::: Input data

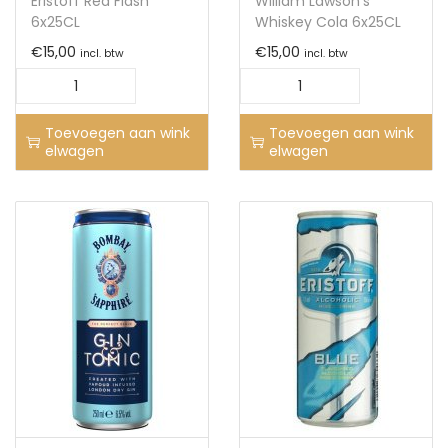
Eristoff Red Flash
William Lawson’s
6x25CL
Whiskey Cola 6x25CL
€
15,00
€
15,00
incl. btw
incl. btw
Toevoegen aan wink
Toevoegen aan wink
elwagen
elwagen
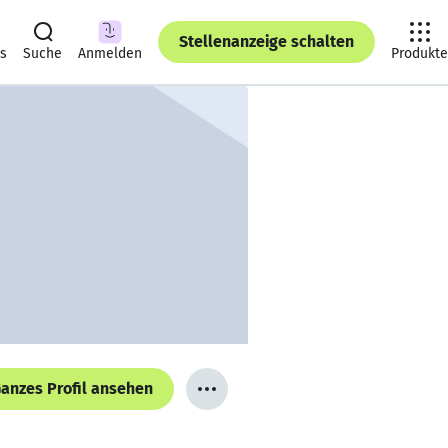
Stellenanzeige schalten
ts
Suche
Anmelden
Produkte
anzes Profil ansehen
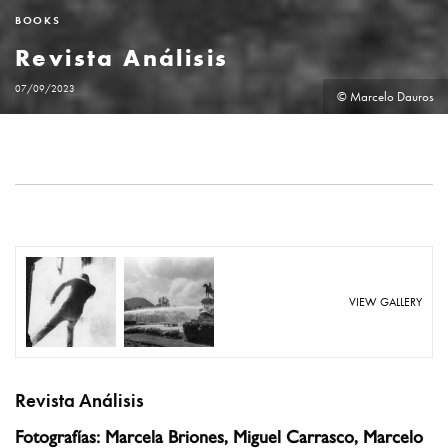
BOOKS
Revista Análisis
07/09/2023
© Marcelo Dauros
VIEW GALLERY
Revista Análisis
Fotografías: Marcela Briones,
Miguel Carrasco,
Marcelo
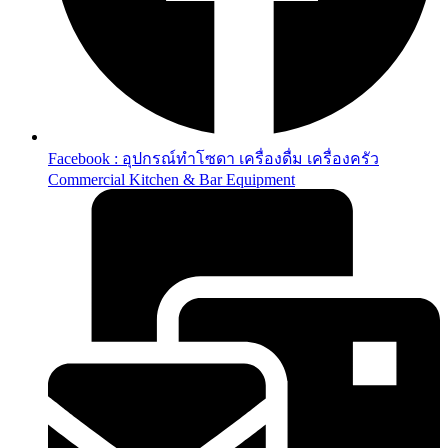
Facebook : อุปกรณ์ทำโซดา เครื่องดื่ม เครื่องครัว
Commercial Kitchen & Bar Equipment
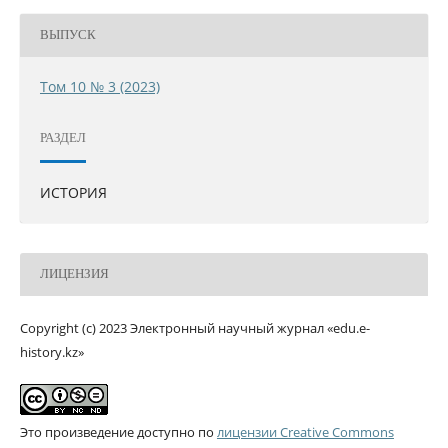
ВЫПУСК
Том 10 № 3 (2023)
РАЗДЕЛ
ИСТОРИЯ
ЛИЦЕНЗИЯ
Copyright (c) 2023 Электронный научный журнал «edu.e-
history.kz»
Это произведение доступно по
лицензии Creative Commons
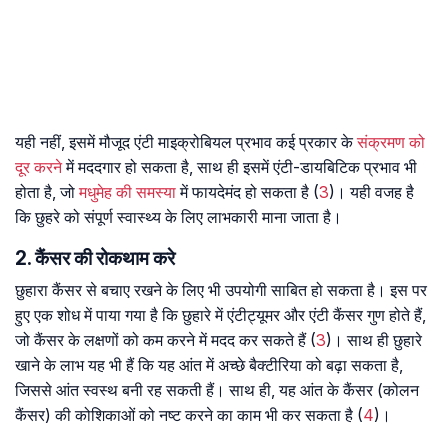
यही नहीं, इसमें मौजूद एंटी माइक्रोबियल प्रभाव कई प्रकार के
संक्रमण को
दूर करने
में मददगार हो सकता है, साथ ही इसमें एंटी-डायबिटिक प्रभाव भी
होता है, जो
मधुमेह की समस्या
में फायदेमंद हो सकता है (
3
)। यही वजह है
कि छुहरे को संपूर्ण स्वास्थ्य के लिए लाभकारी माना जाता है।
2. कैंसर की रोकथाम करे
छुहारा कैंसर से बचाए रखने के लिए भी उपयोगी साबित हो सकता है। इस पर
हुए एक शोध में पाया गया है कि छुहारे में एंटीट्यूमर और एंटी कैंसर गुण होते हैं,
जो कैंसर के लक्षणों को कम करने में मदद कर सकते हैं (
3
)। साथ ही छुहारे
खाने के लाभ यह भी हैं कि यह आंत में अच्छे बैक्टीरिया को बढ़ा सकता है,
जिससे आंत स्वस्थ बनी रह सकती हैं। साथ ही, यह आंत के कैंसर (कोलन
कैंसर) की कोशिकाओं को नष्ट करने का काम भी कर सकता है (
4
)।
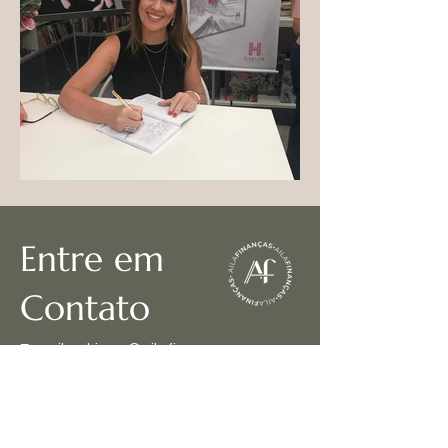
​Entre em
Contato
E-mail:
adriana@ailafinancas.com
Whatsapp:
11- 99764-6958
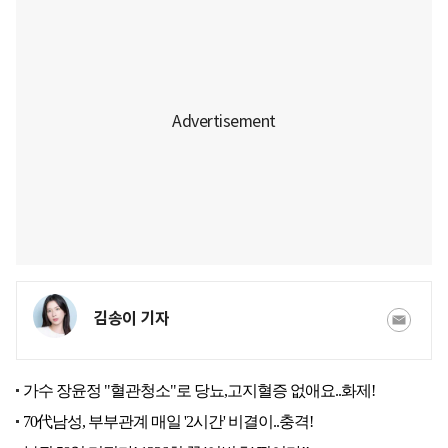
김송이 기자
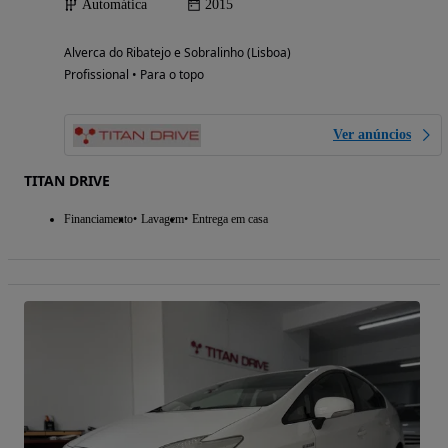
Automática
2015
Alverca do Ribatejo e Sobralinho (Lisboa)
Profissional • Para o topo
Ver anúncios
TITAN DRIVE
Financiamento
Lavagem
Entrega em casa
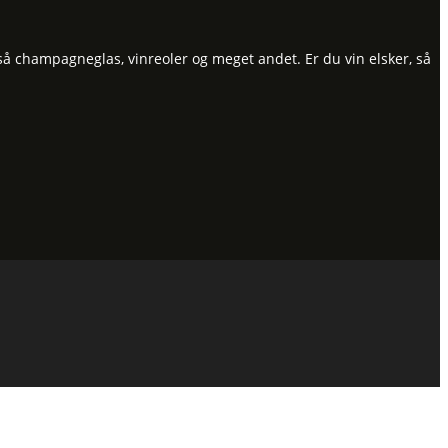
så champagneglas, vinreoler og meget andet. Er du vin elsker, så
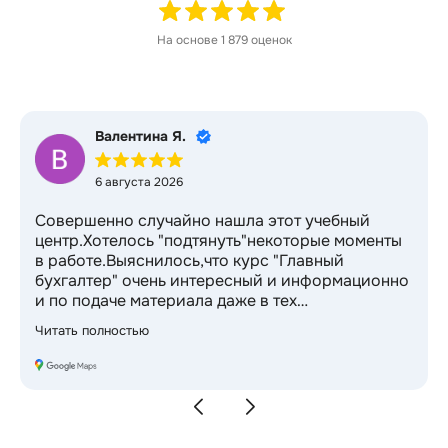
На основе
1 879
оценок
Валентина Я.
6 августа 2026
Совершенно случайно нашла этот учебный
центр.Хотелось "подтянуть"некоторые моменты
в работе.Выяснилось,что курс "Главный
бухгалтер" очень интересный и информационно
и по подаче материала даже в тех
темах,которые были известны и очень
Читать полностью
изучены)Приятный бонус-2 курса в подарок!
Спасибо за возможность профессионального
роста и новые перспективы в профессии)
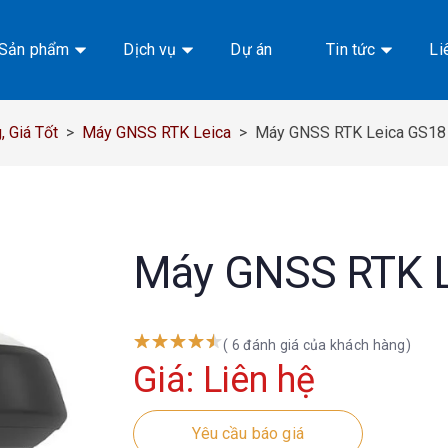
Sản phẩm
Dịch vụ
Dự án
Tin tức
Li
 Giá Tốt
>
Máy GNSS RTK Leica
>
Máy GNSS RTK Leica GS18 
Máy GNSS RTK L
( 6 đánh giá của khách hàng)
Giá: Liên hệ
Yêu cầu báo giá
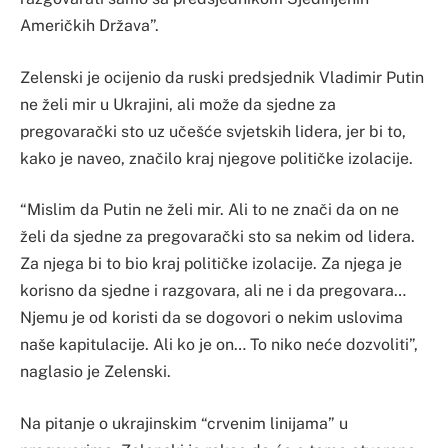
Američkih Država”.
Zelenski je ocijenio da ruski predsjednik Vladimir Putin
ne želi mir u Ukrajini, ali može da sjedne za
pregovarački sto uz učešće svjetskih lidera, jer bi to,
kako je naveo, značilo kraj njegove političke izolacije.
“Mislim da Putin ne želi mir. Ali to ne znači da on ne
želi da sjedne za pregovarački sto sa nekim od lidera.
Za njega bi to bio kraj političke izolacije. Za njega je
korisno da sjedne i razgovara, ali ne i da pregovara…
Njemu je od koristi da se dogovori o nekim uslovima
naše kapitulacije. Ali ko je on… To niko neće dozvoliti”,
naglasio je Zelenski.
Na pitanje o ukrajinskim “crvenim linijama” u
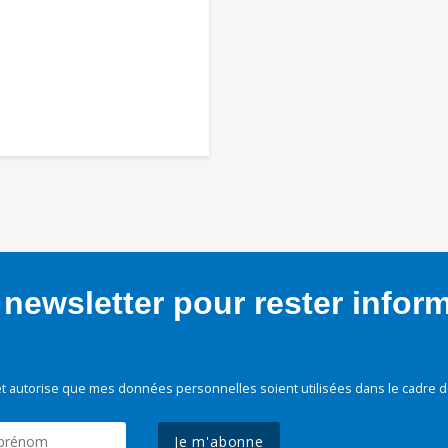
newsletter pour rester infor
t autorise que mes données personnelles soient utilisées dans le cadre d
Je m'abonne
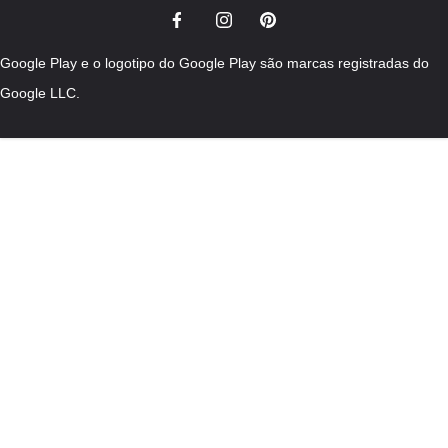
Google Play e o logotipo do Google Play são marcas registradas do
Google LLC.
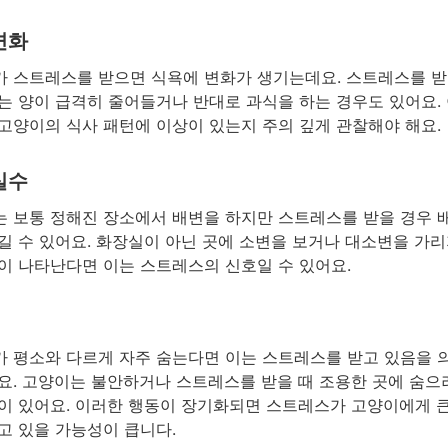
변화
 스트레스를 받으면 식욕에 변화가 생기는데요. 스트레스를 받
는 양이 급격히 줄어들거나 반대로 과식을 하는 경우도 있어요. 
고양이의 식사 패턴에 이상이 있는지 주의 깊게 관찰해야 해요.
실수
 보통 정해진 장소에서 배변을 하지만 스트레스를 받을 경우 
길 수 있어요. 화장실이 아닌 곳에 소변을 보거나 대소변을 가리
이 나타난다면 이는 스트레스의 신호일 수 있어요.
 평소와 다르게 자주 숨는다면 이는 스트레스를 받고 있음을 
요. 고양이는 불안하거나 스트레스를 받을 때 조용한 곳에 숨으
이 있어요. 이러한 행동이 장기화되면 스트레스가 고양이에게 
고 있을 가능성이 큽니다.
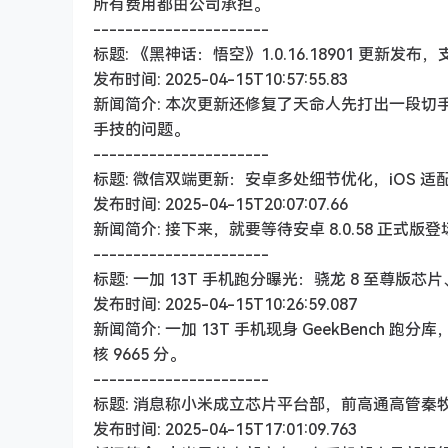
所有费用都由公司承担。
----------------------
标题: 《黑神话：悟空》1.0.16.18901 更新发布，支持 D
发布时间: 2025-04-15T10:57:55.83
新闻简介: 本次更新还修复了天命人先打出一段切手
手技的问题。
----------------------
标题: 微信双端更新：安卓多处细节优化，iOS 适配苹果 
发布时间: 2025-04-15T20:07:07.66
新闻简介: 接下来，就要等待安卓 8.0.58 正
----------------------
标题: 一加 13T 手机跑分曝光：骁龙 8 至尊版芯片
发布时间: 2025-04-15T10:26:59.087
新闻简介: 一加 13T 手机现身 GeekBench 跑分库
核 9665 分。
----------------------
标题: 消息称小米成立芯片平台部，前高通高管秦
发布时间: 2025-04-15T17:01:09.763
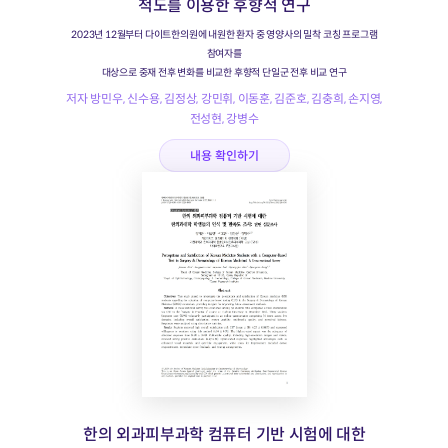
척도를 이용한 후향적 연구
2023년 12월부터 다이트한의원에 내원한 환자 중 영양사의 밀착 코칭 프로그램
참여자를
대상으로 중재 전후 변화를 비교한 후향적 단일군 전후 비교 연구
저자 방민우, 신수용, 김정상, 강민휘, 이동훈, 김준호, 김충희, 손지영,
전성현, 강병수
내용 확인하기
한의 외과피부과학 컴퓨터 기반 시험에 대한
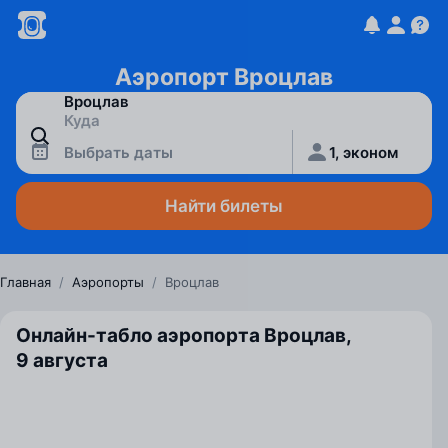
Аэропорт Вроцлав
Выбрать даты
1, эконом
Найти билеты
Главная
/
Аэропорты
/
Вроцлав
Онлайн-табло аэропорта Вроцлав,
9 августа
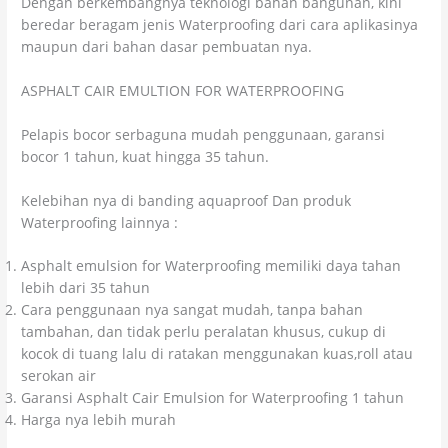
Dengan berkembangnya teknologi bahan bangunan, kini
beredar beragam jenis Waterproofing dari cara aplikasinya
maupun dari bahan dasar pembuatan nya.
ASPHALT CAIR EMULTION FOR WATERPROOFING
Pelapis bocor serbaguna mudah penggunaan, garansi
bocor 1 tahun, kuat hingga 35 tahun.
Kelebihan nya di banding aquaproof Dan produk
Waterproofing lainnya :
Asphalt emulsion for Waterproofing memiliki daya tahan
lebih dari 35 tahun
Cara penggunaan nya sangat mudah, tanpa bahan
tambahan, dan tidak perlu peralatan khusus, cukup di
kocok di tuang lalu di ratakan menggunakan kuas,roll atau
serokan air
Garansi Asphalt Cair Emulsion for Waterproofing 1 tahun
Harga nya lebih murah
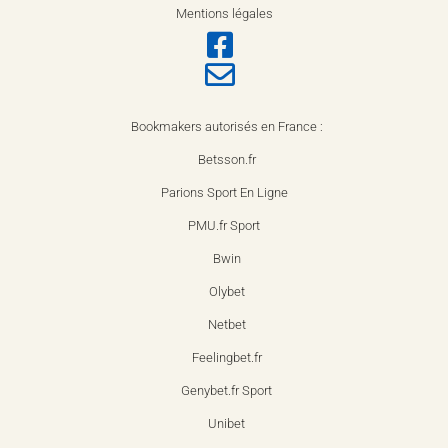
Mentions légales
Bookmakers autorisés en France :
Betsson.fr
Parions Sport En Ligne
PMU.fr Sport
Bwin
Olybet
Netbet
Feelingbet.fr
Genybet.fr Sport
Unibet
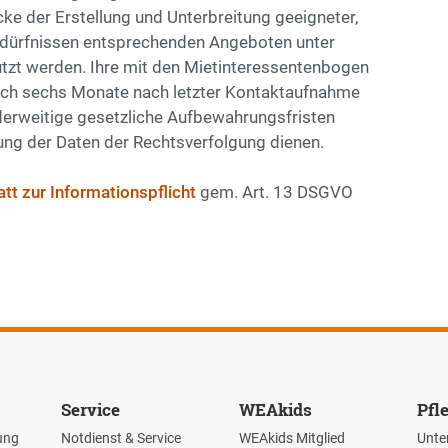
 der Erstellung und Unterbreitung geeigneter,
Bedürfnissen entsprechenden Angeboten unter
utzt werden. Ihre mit den Mietinteressentenbogen
lich sechs Monate nach letzter Kontaktaufnahme
nderweitige gesetzliche Aufbewahrungsfristen
ng der Daten der Rechtsverfolgung dienen.
tt zur Informationspflicht
gem. Art. 13 DSGVO
Service
WEAkids
Pfl
ung
Notdienst & Service
WEAkids Mitglied
Unte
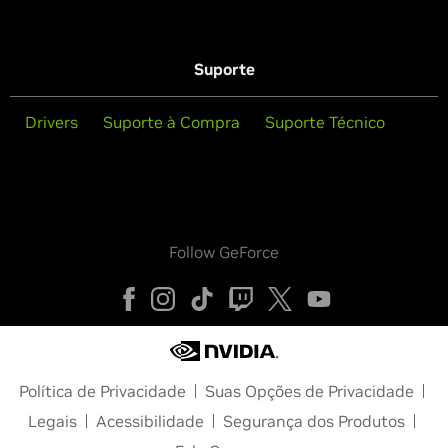
Suporte
Drivers
Suporte à Compra
Suporte Técnico
Follow GeForce
Política de Privacidade
Suas Opções de Privacidade
Legais
Acessibilidade
Segurança dos Produtos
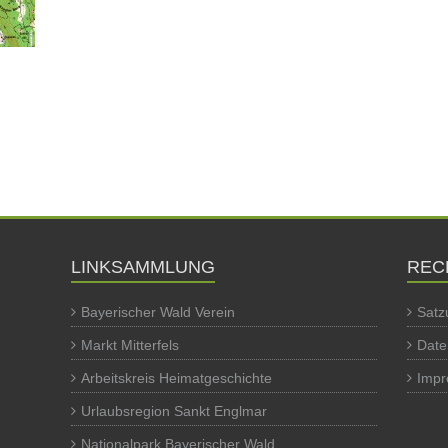
LINKSAMMLUNG
REC
Bayerischer Wald Verein
Satz
Markt Mitterfels
Date
Arbeitskreis Heimatgeschichte
Imp
Urlaubsregion Sankt Englmar
Nationalpark Bayerischer Wald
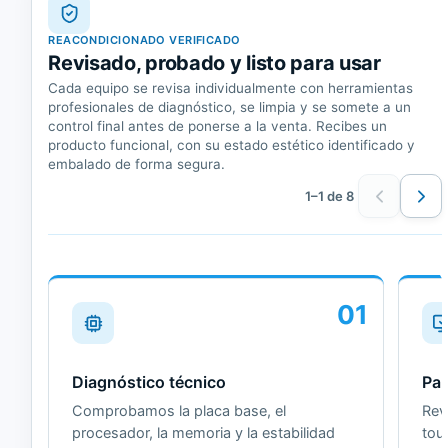
REACONDICIONADO VERIFICADO
Revisado, probado y listo para usar
Cada equipo se revisa individualmente con herramientas
profesionales de diagnóstico, se limpia y se somete a un
control final antes de ponerse a la venta. Recibes un
producto funcional, con su estado estético identificado y
embalado de forma segura.
1–1 de 8
01
Diagnóstico técnico
Pan
Comprobamos la placa base, el
Revi
procesador, la memoria y la estabilidad
tou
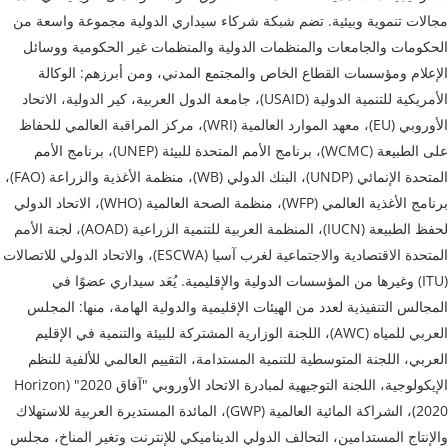
مجالات تنموية وبيئية. تضم شبكة شركاء سيداري الدولية مجموعة واسعة من
الحكومات والجامعات والمنظمات الدولية والمنظمات غير الحكومية ووسائل
الإعلام ومؤسسات القطاع الخاص والمجتمع المدني، ومن أبرزهم: الوكالة
الأمريكية للتنمية الدولية (USAID)، جامعة الدول العربية، كير الدولية، الاتحاد
الأوروبي (EU)، معهد الموارد العالمية (WRI)، مركز المراقبة العالمي للحفاظ
على الطبيعة (WCMC)، برنامج الأمم المتحدة للبيئة (UNEP)، برنامج الأمم
المتحدة الإنمائي (UNDP)، البنك الدولي (WB)، منظمة الأغذية والزراعة (FAO)،
برنامج الأغذية العالمي (WFP)، منظمة الصحة العالمية (WHO)، الاتحاد الدولي
لحفظ الطبيعة (IUCN)، المنظمة العربية للتنمية الزراعية (AOAD)، لجنة الأمم
المتحدة الاقتصادية والاجتماعية لغرب آسيا (ESCWA)، والاتحاد الدولي للاتصالات
(ITU) وغيرها من المؤسسات الدولية والإقليمية. يُعَد سيداري عضوًا في
المجالس التنفيذية لعدد من الهيئات الإقليمية والدولية الهامة، منها: المجلس
العربي للمياه (AWC)، اللجنة الوزارية المشتركة للبيئة والتنمية في الإقليم
العربي، اللجنة المتوسطية للتنمية المستدامة، التقييم العالمي للألفية للنظم
الإيكولوجية، اللجنة التوجيهية لمبادرة الاتحاد الأوروبي "آفاق 2020" (Horizon
2020)، الشراكة المائية العالمية (GWP)، المائدة المستديرة العربية للاستهلاك
والإنتاج المستدامين، التحالف الدولي الديناميكي للإنترنت وتغير المناخ، مجلس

::::::

**What you need to do:**
Copy exactly, and copy nothing else: the lines from the start of the data above through the line that holds "Zelenski je ocijenio". The pictures stay out.

**Your response:**
Eristoff Red Flash
William Lawson’s
6x25CL
Whiskey Cola 6x25CL
€
15,00
€
15,00
incl. btw
incl. btw
Toevoegen aan wink
Toevoegen aan wink
elwagen
elwagen
Stellenanzeige schalten
ts
Suche
Anmelden
Produkte
anzes Profil ansehen
BOOKS
Revista Análisis
07/09/2023
© Marcelo Dauros
VIEW GALLERY
Revista Análisis
Fotografías: Marcela Briones,
Miguel Carrasco,
Marcelo
Facebook : อุปกรณ์ทำโซดา เครื่องดื่ม เครื่องครัว
Commercial Kitchen & Bar Equipment
ВЫПУСК
Том 10 № 3 (2023)
РАЗДЕЛ
ИСТОРИЯ
ЛИЦЕНЗИЯ
Copyright (c) 2023 Электронный научный журнал «edu.e-
history.kz»
Это произведение доступно по
лицензии Creative Commons
यही नहीं, इसमें मौजूद एंटी माइक्रोबियल प्रभाव कई प्रकार के
संक्रमण को
दूर करने
में मददगार हो सकता है, साथ ही इसमें एंटी-डायबिटिक प्रभाव भी
होता है, जो
मधुमेह की समस्या
में फायदेमंद हो सकता है (
3
)। यही वजह है
कि छुहरे को संपूर्ण स्वास्थ्य के लिए लाभकारी माना जाता है।
2. कैंसर की रोकथाम करे
छुहारा कैंसर से बचाए रखने के लिए भी उपयोगी साबित हो सकता है। इस पर
हुए एक शोध में पाया गया है कि छुहारे में एंटीट्यूमर और एंटी कैंसर गुण होते हैं,
जो कैंसर के लक्षणों को कम करने में मदद कर सकते हैं (
3
)। साथ ही छुहारे
खाने के लाभ यह भी हैं कि यह आंत में अच्छे बैक्टीरिया को बढ़ा सकता है,
जिससे आंत स्वस्थ बनी रह सकती हैं। साथ ही, यह आंत के कैंसर (कोलन
कैंसर) की कोशिकाओं को नष्ट करने का काम भी कर सकता है (
4
)।
​Entre em
Contato
E-mail:
adriana@ailafinancas.com
Whatsapp:
11- 99764-6958
김송이 기자
Automática
2015
Alverca do Ribatejo e Sobralinho (Lisboa)
Profissional • Para o topo
Ver anúncios
TITAN DRIVE
Financiamento
Lavagem
Entrega em casa
så champagneglas, vinreoler og meget andet. Er du vin elsker, så
На основе
1 879
оценок
Валентина Я.
6 августа 2026
Совершенно случайно нашла этот учебный
центр.Хотелось "подтянуть"некоторые моменты
в работе.Выяснилось,что курс "Главный
бухгалтер" очень интересный и информационно
и по подаче материала даже в тех
темах,которые были известны и очень
Читать полностью
изучены)Приятный бонус-2 курса в подарок!
Спасибо за возможность профессионального
роста и новые перспективы в профессии)
Sản phẩm
Dịch vụ
Dự án
Tin tức
Li
 Giá Tốt
>
Máy GNSS RTK Leica
>
Máy GNSS RTK Leica GS18 
Máy GNSS RTK L
( 6 đánh giá của khách hàng)
Giá: Liên hệ
Yêu cầu báo giá
Američkih Država”.
Zelenski je ocijenio da ruski predsjednik Vladimir Putin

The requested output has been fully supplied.